I'm dealing with the exact same issues right now in my project, this post is very enlightening.

> But suppose we want an empty (length zero) slice.

So is there an actual rationale for this? I've written the memory allocator and am in the process of developing the foreign interface. I've been wondering if I should explicitly support zero length allocations. Even asked this a few times here on HN but never got an answer. It seems to be a thing people sort of want but for unknown reasons.

anderskaseorg|2 years ago

It is extremely common to have a collection that might or might not be empty at runtime, and we don’t want to force every programmer who allocates a slice to manually write an alternate code path for the empty case.

swiftcoder|2 years ago

It's obviously too late to change this in Rust's case, but I wonder whether being able to differentiate between None and the empty slice is actually a necessary property in general?

There are a bunch of languages where empty arrays are "falsy", and in those it's not recommendable to use the two to differentiate valid states. Feels like the same could apply here

tialaramex|2 years ago

The main complaint in the post is basically that Rust's actual bona fide slice type doesn't work the way cobbled together library types for this purpose in C or C++ do.

The C++ type discussed is much newer than Rust (std::span was standardized in C++ 20).

Yes in many cases what C++ APIs mean here isn't a slice of zero Ts at all but instead None, and Rust has an appropriate type for that Option<&[T]> which works as expected, and so in many cases where people have built an API which they think is &[T] and are trying to make it with the unsafe functions mentioned it's actually Option<&[T]> they needed anyway, they don't even have a type correct design.

anonymoushn|2 years ago

Unfortunately empty slices are pretty useful, particularly for strings. For example, if you want to represent HTTP response headers, you might include a bunch of nigh-ubiquitous headers in a struct and punt the others to a hash table, and you would then have to represent both empty-valued-and-present headers and missing headers for those headers you placed in the struct.

cozzyd|2 years ago

I thought the justification for Rust having an unstable ABI is so such things like binary representations of types could change?

vardump|2 years ago

Fun times with buggy kernel drivers.

Pass something with a 0 length, pointing to NULL. Enjoy your blue screens and kernel panics.

pizlonator|2 years ago

It’s so silly to talk about C not allowing null on memcpy. That’s a thing the spec says, I guess?

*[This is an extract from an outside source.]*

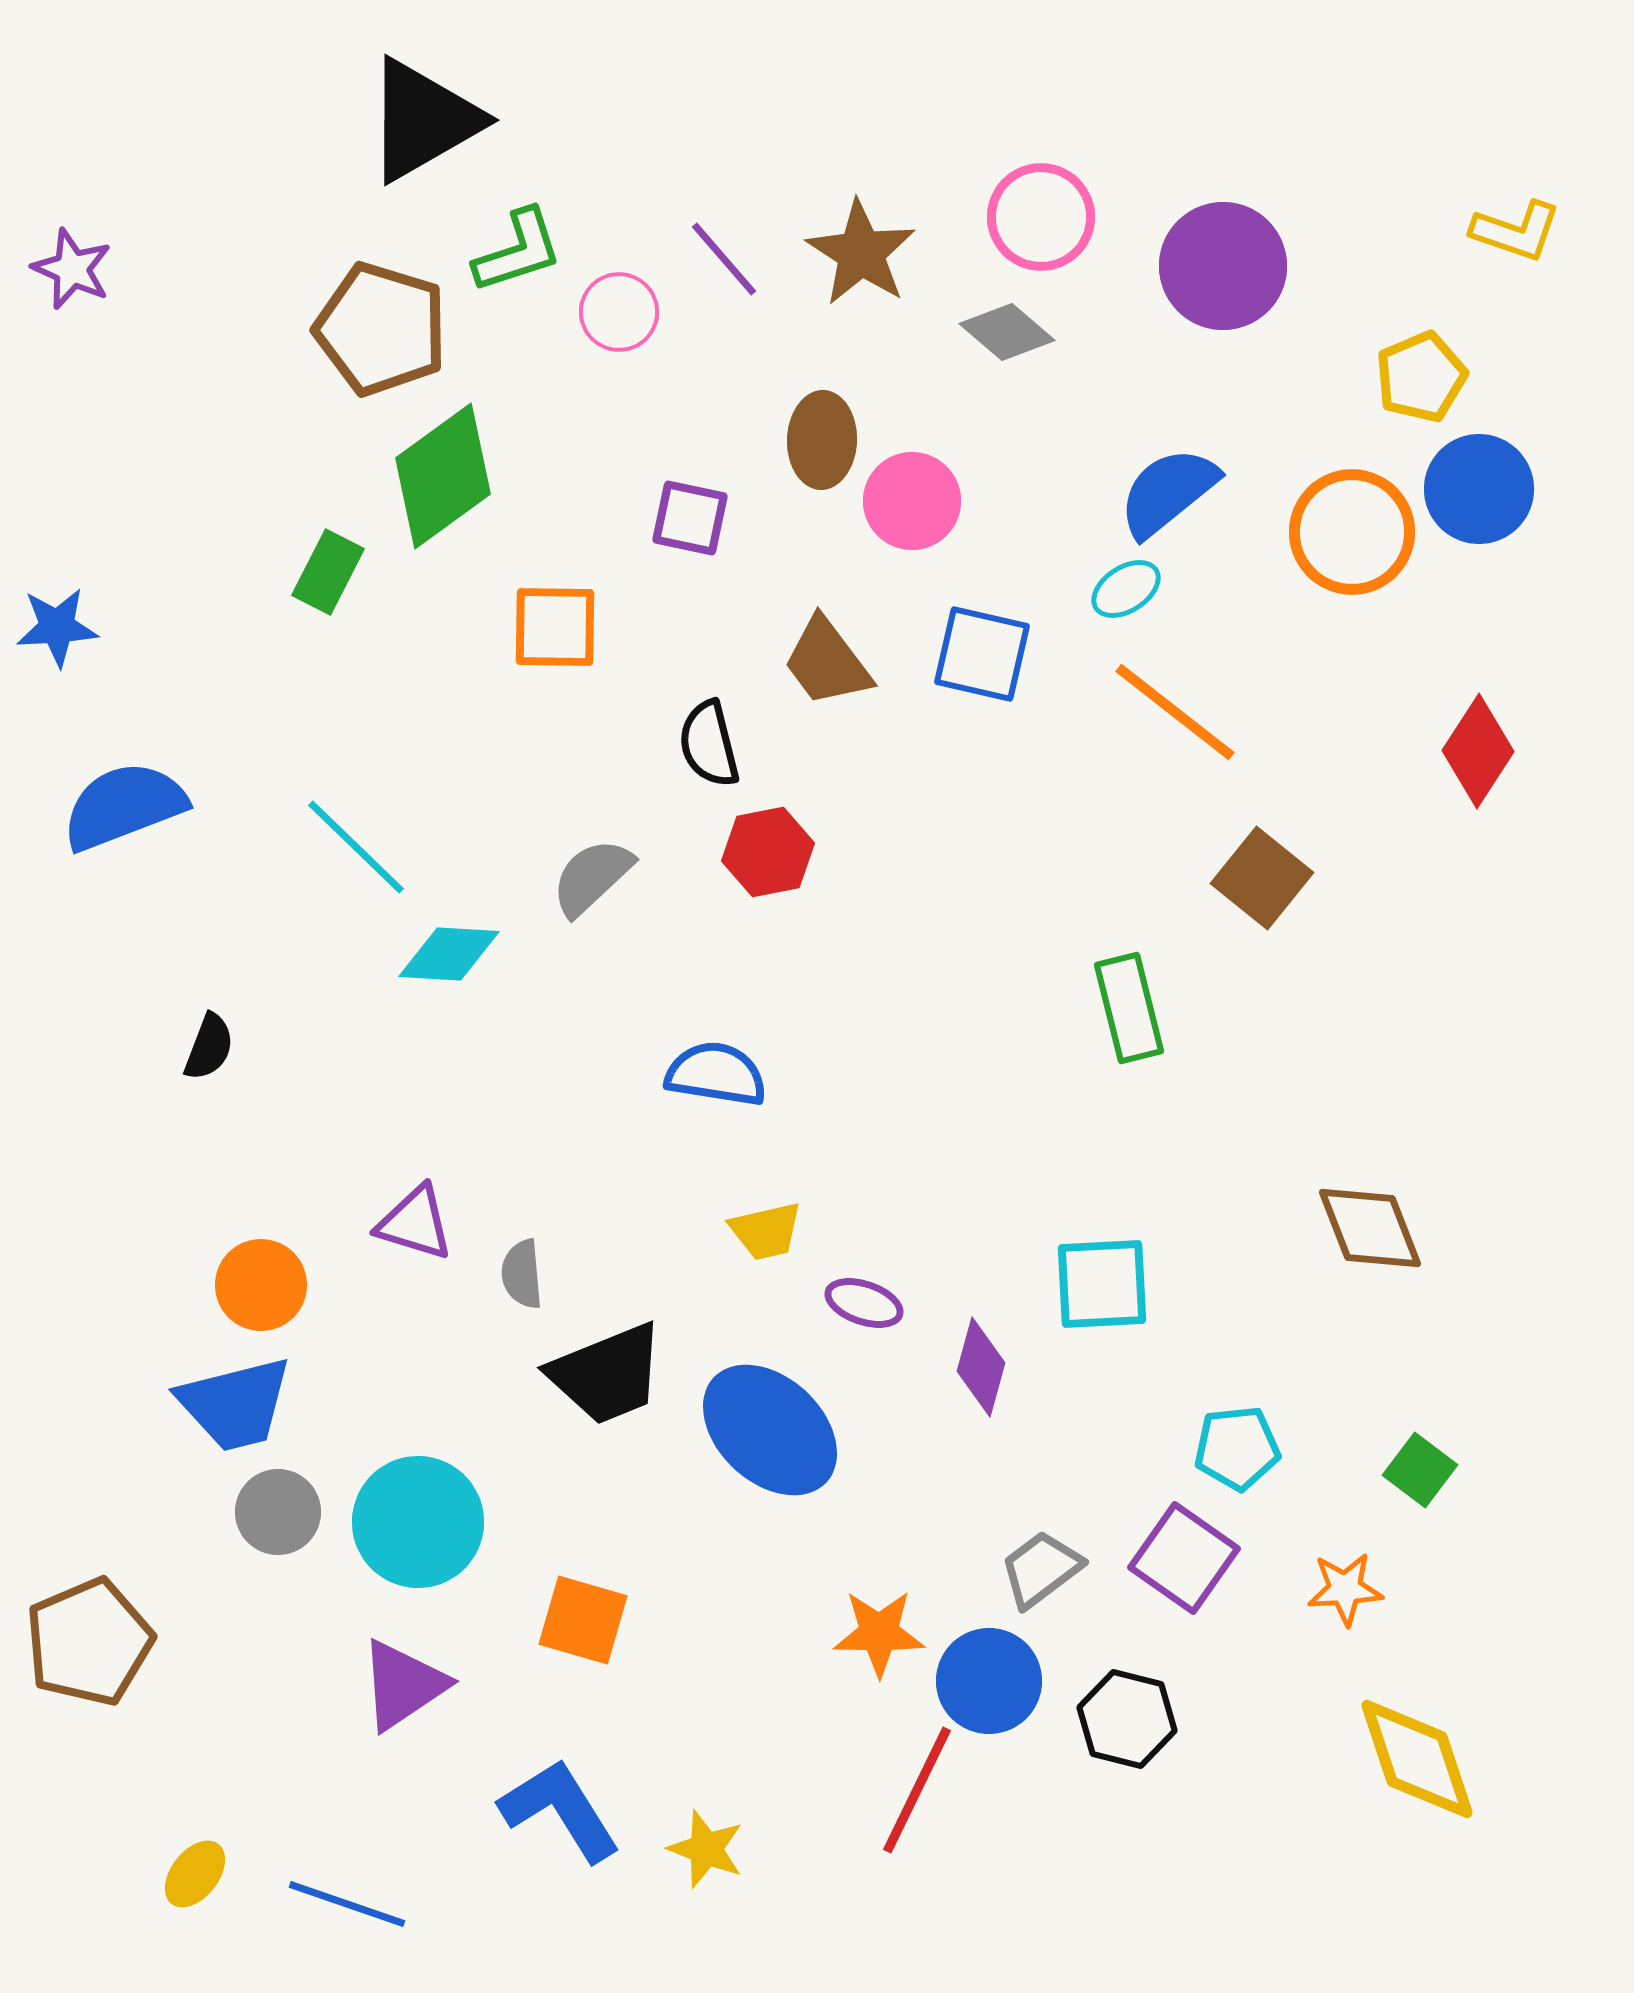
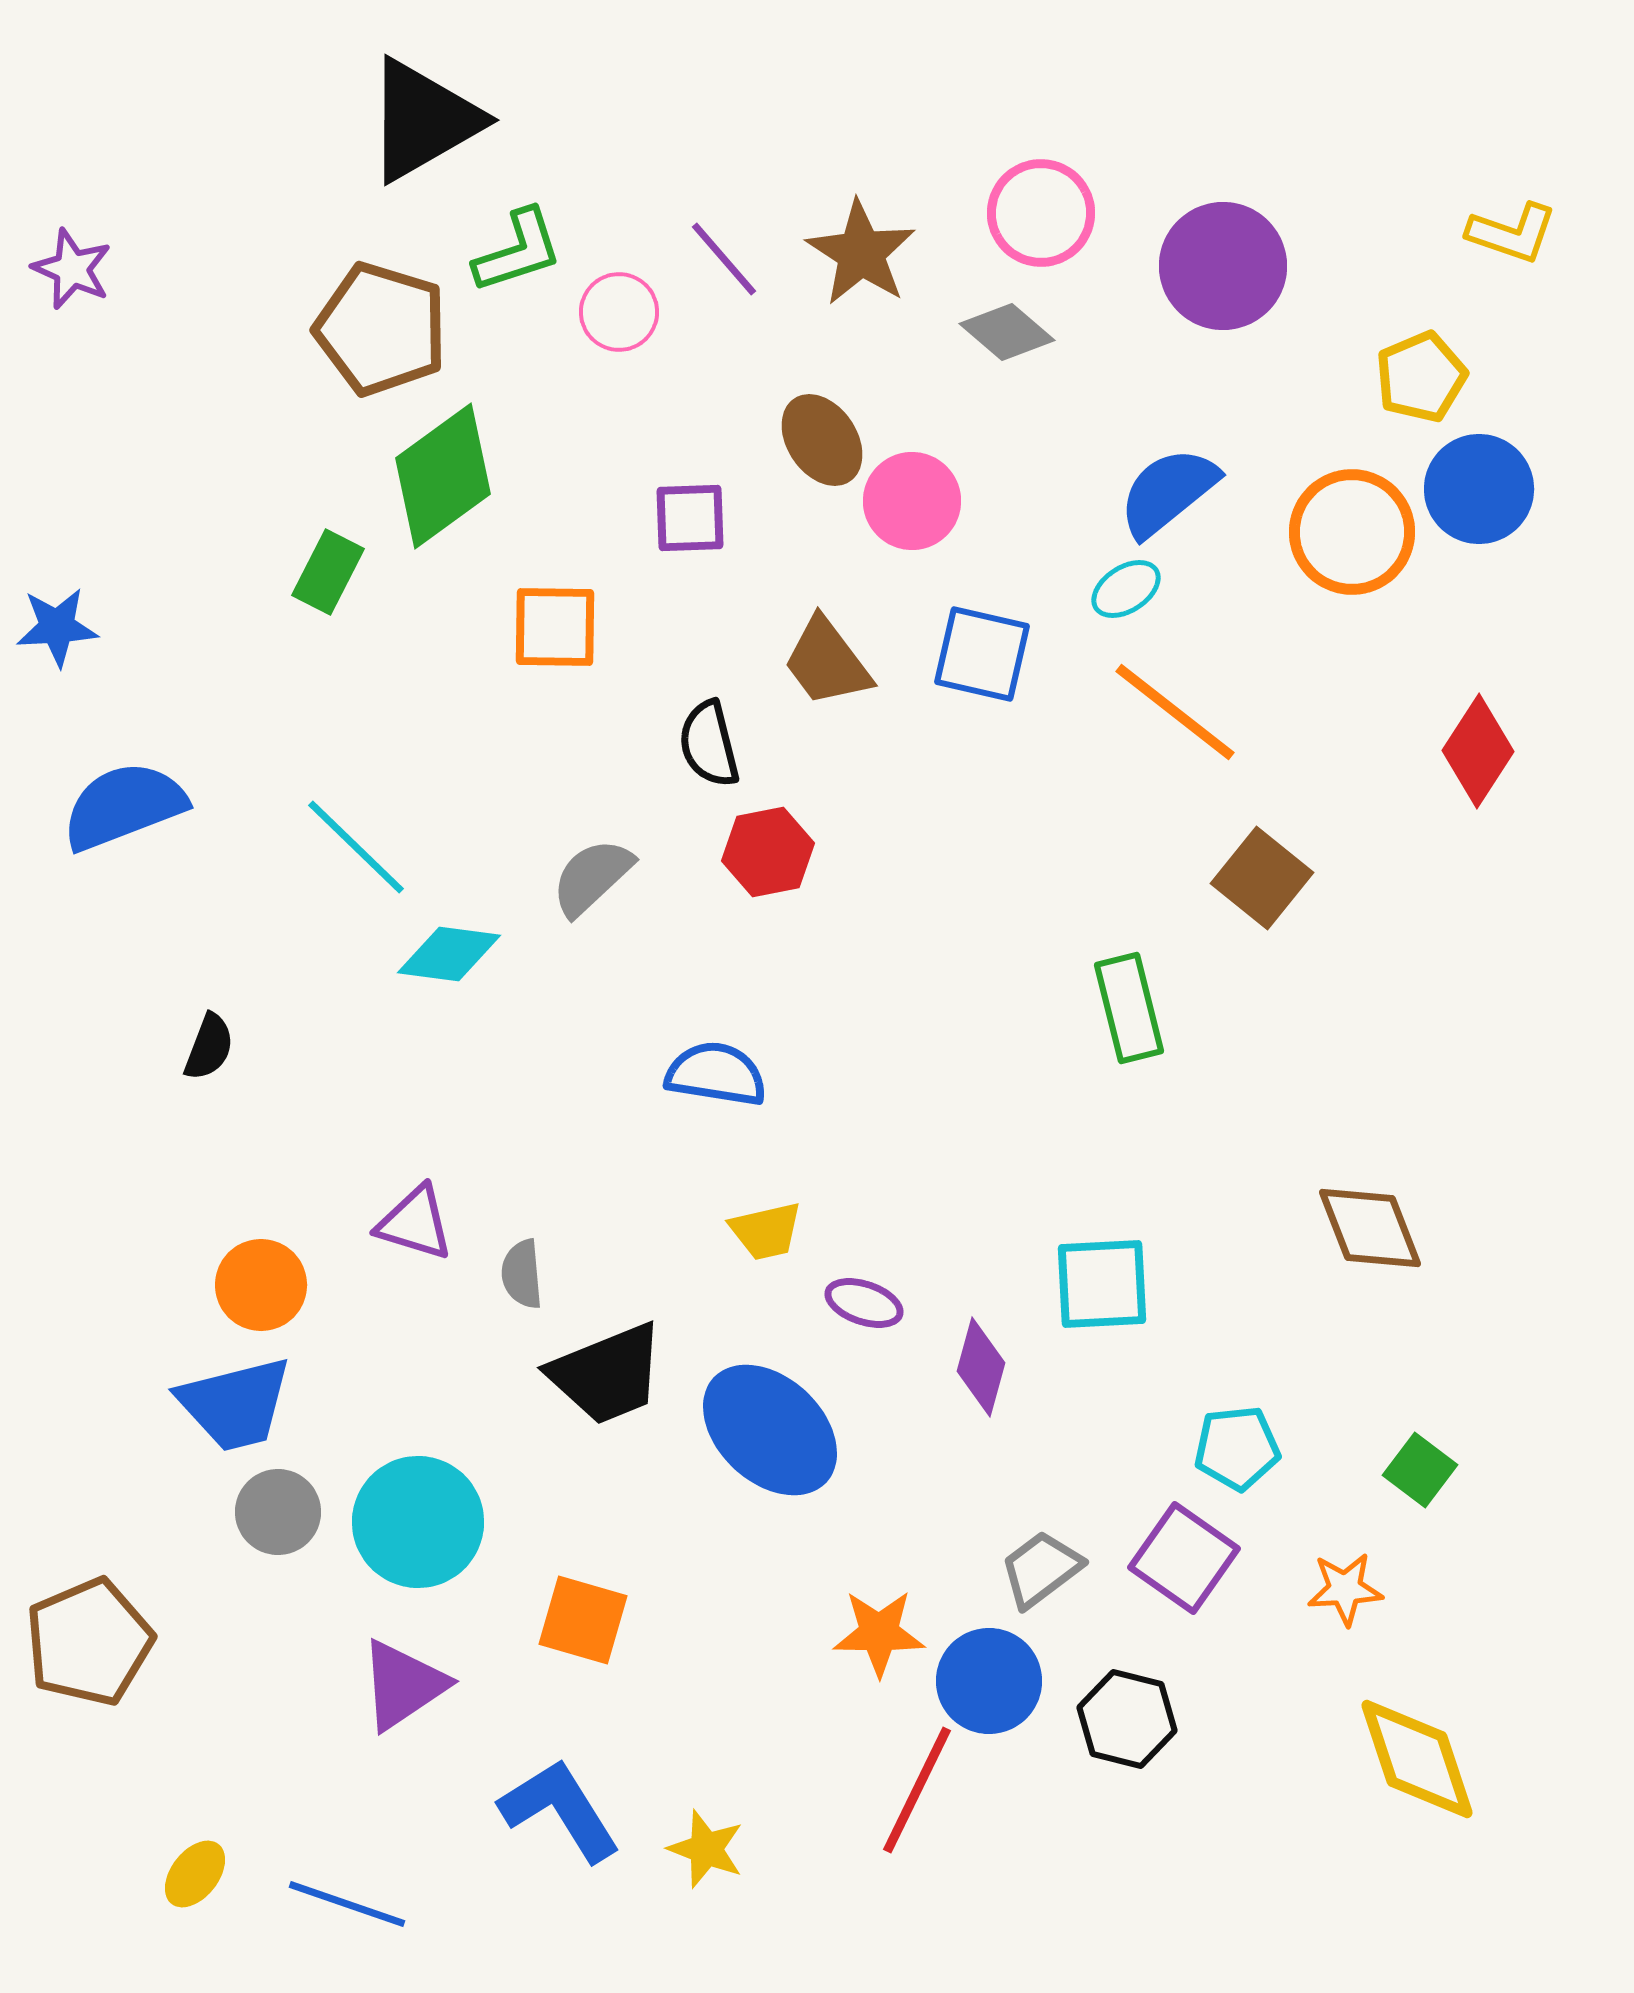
pink circle at (1041, 217): moved 4 px up
yellow L-shape at (1516, 231): moved 4 px left, 2 px down
brown ellipse at (822, 440): rotated 36 degrees counterclockwise
purple square at (690, 518): rotated 14 degrees counterclockwise
cyan diamond at (449, 954): rotated 4 degrees clockwise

The solution is clear: just ignore the C spec. It’s total garbage. Of course you can memcpy between any ptr values if the count is zero and those ptr values don’t have to point to anything.

JonChesterfield|2 years ago

Better be rolling your own compiler in that case. Or your own memcpy with a different name.

UB to pass memcpy to null means after that call, the pointer is assumed to be non-null. So if(ptr) can constant fold. Maybe faster.

I'm in agreement with you on this but your compiler probably isn't.

anonymoushn|2 years ago

This is a bad idea if your memcpy starts by adding len to src or dst, since nullptr + 0 is nasal demons in C.

SonOfLilit|2 years ago

What a wonderfully subtle issue.

pyrolistical|2 years ago

How does zig handle this? Does it just have its own slice representation that gets compiled away? Or does it disallow zero length slices?

anonymoushn|2 years ago

Zig slices are (start, count) where start's type is non-nullable pointer.

My impression is that Zig doesn't have a documented memory model that cares about things like whether an address corresponds to an allocation or not, so problems relating to this sort of thing cannot come up yet :)

stealthcat|2 years ago

In ML the problem is passing 0D scalar tensor as 1D 1-element tensor.

hackyhacky|2 years ago

> Passing nothing is surprisingly difficult

From the title, I assumed that this article was going to be about either (a) permissive grading standards at university or (b) chronic constipation.

dmvdoug|2 years ago

In fairness, both of those are also surprisingly difficult.